(Atlanta – 18 February, 2002) Attorney General Thurbert Baker announced today that the United States District Court in Texas had appointed the University of California Board of Regents as the lead plaintiff in the securities fraud litigation against the Enron corporation and related entities. In a ruling released late Friday, the Court placed great emphasis on the fact that California’s retirement system suffered the largest loss of any single investor qualified to serve as lead plaintiff in the litigation. In responding to the Court’s decision, Attorney General Baker stated, “I believe that the California retirement system will do a fine job, but I am disappointed in the Court’s decision. Our group was led by three elected Attorneys General committed to the public interest and to ensuring that the culpable parties answered for their actions in court.”

The District Court, in its order, first ruled that the investor with the largest single loss, Florida’s public pension funds, was not qualified to serve as lead plaintiff because of potential conflict of interest problems. The Court then stated that the decision came down to the California Board of Regents and a three state group of public retirement funds consisting of the states of Georgia, Ohio and Washington.
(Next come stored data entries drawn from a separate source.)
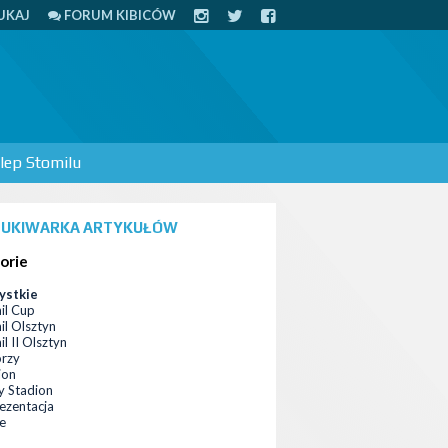
UKAJ
FORUM KIBICÓW
lep Stomilu
UKIWARKA ARTYKUŁÓW
orie
ystkie
il Cup
il Olsztyn
l II Olsztyn
orzy
ion
 Stadion
ezentacja
ce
The Court found that there were not sufficient shared interests to justify appointment of the three state group as joint lead plaintiffs, which left Georgia’s individual loss of $127 million as the second largest loss among qualified applicants behind California’s loss of $144 million.

Attorney General Baker, in announcing the ruling, went on to say that, “The Court has rendered its decision. My office will continue to monitor the litigation closely to ensure that the case is vigorously and effectively prosecuted. I pledge to do everything in my power as Attorney General to protect the interests of Georgia’s taxpayers and retirees.”